For NKX2-5, 1-2 x 107 cells were lysed in 300 µl RIPA buffer (1xPBS, 1% NP-40, 0.5% DOC, 0.1% SDS, RCPI) and sonicated for 70-80 min using Bioruptor 200 with instrument and setting as above. Five µg of NKX2-5 antibody (Santa Cruz Biotechnology, sc-8697x, lot C0113) were incubated with Dynabeads for 2 hours and washed with BSA 0.5% in PBS. Chromatin was diluted to 1 ml of RIPA buffer and added to the beads for overnight IP. Five washes were performed with washing buffer (50 mM Hepes pH 8, 1% NP-40, 0.7% DOC, 0.5M LiCl, 1mM EDTA and 1x RCPI), followed by one wash with TE. DNA was eluted 2 and reverse crosslinked in elution buffer (10 mM Tris-HCl pH 8, 1 mM EDTA, 1% SDS) at 65˚C, followed by RNAse A (Sigma) and Proteinase K (Thermo Scientific). DNA was purified using Qiagen MinElute PCR Purification kit (or using 2X Agencourt AMPure XP DNA beads, Beckman Coulter), quantified by Qubit (Thermo Scientific) and submitted to library preparation and barcoding using KAPA Hyper Library preparation kit (KAPA Biosystems). Libraries were sequenced on an Illumina HiSeq2500 or a HiSeq4000 to an average of 35 M 100 bp paired-end reads per sample.  

CTCF ChIP-seq

CTCF for iPSCs

Detailed methods are found in https://doi.org/10.1016/j.stem.2017.03.009.

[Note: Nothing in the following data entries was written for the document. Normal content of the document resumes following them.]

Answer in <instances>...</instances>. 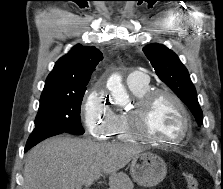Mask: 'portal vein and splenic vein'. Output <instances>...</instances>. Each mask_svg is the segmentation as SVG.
<instances>
[{"mask_svg": "<svg viewBox=\"0 0 223 189\" xmlns=\"http://www.w3.org/2000/svg\"><path fill=\"white\" fill-rule=\"evenodd\" d=\"M93 182H94V179H89L85 182V186H87V187L91 186Z\"/></svg>", "mask_w": 223, "mask_h": 189, "instance_id": "18ae733b", "label": "portal vein and splenic vein"}]
</instances>
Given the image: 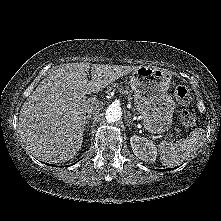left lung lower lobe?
<instances>
[{
  "instance_id": "0a47b994",
  "label": "left lung lower lobe",
  "mask_w": 221,
  "mask_h": 221,
  "mask_svg": "<svg viewBox=\"0 0 221 221\" xmlns=\"http://www.w3.org/2000/svg\"><path fill=\"white\" fill-rule=\"evenodd\" d=\"M172 169V168H171ZM171 169H164V171H168V170H171Z\"/></svg>"
}]
</instances>
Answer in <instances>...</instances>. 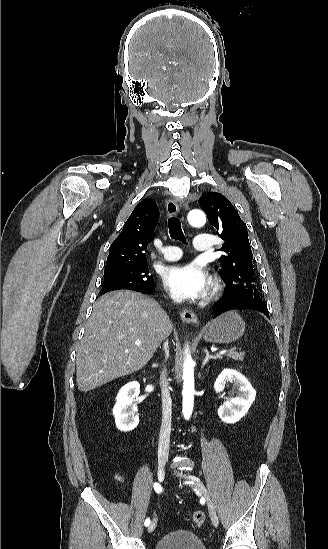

Cells were cross linked with 1% formaldehyde for 10min at room temperature. For each sample 3x10ˆ6 cells were lysed and sonicated using Covaris M220 for 10min. Sonicated chromatin were immunoprecipitated with anti-CTCF antibody (Santa Cruz Biotechnology, sc-15914 X). Libraries were prepared using Illumina TruSeq adapters, size selected for 300bp-500bp, and sequenced on Illumina HiSeq4000 for paired-end sequencing to obtain 100bp reads. Samples were sequenced to an average of ∼44 million read pairs.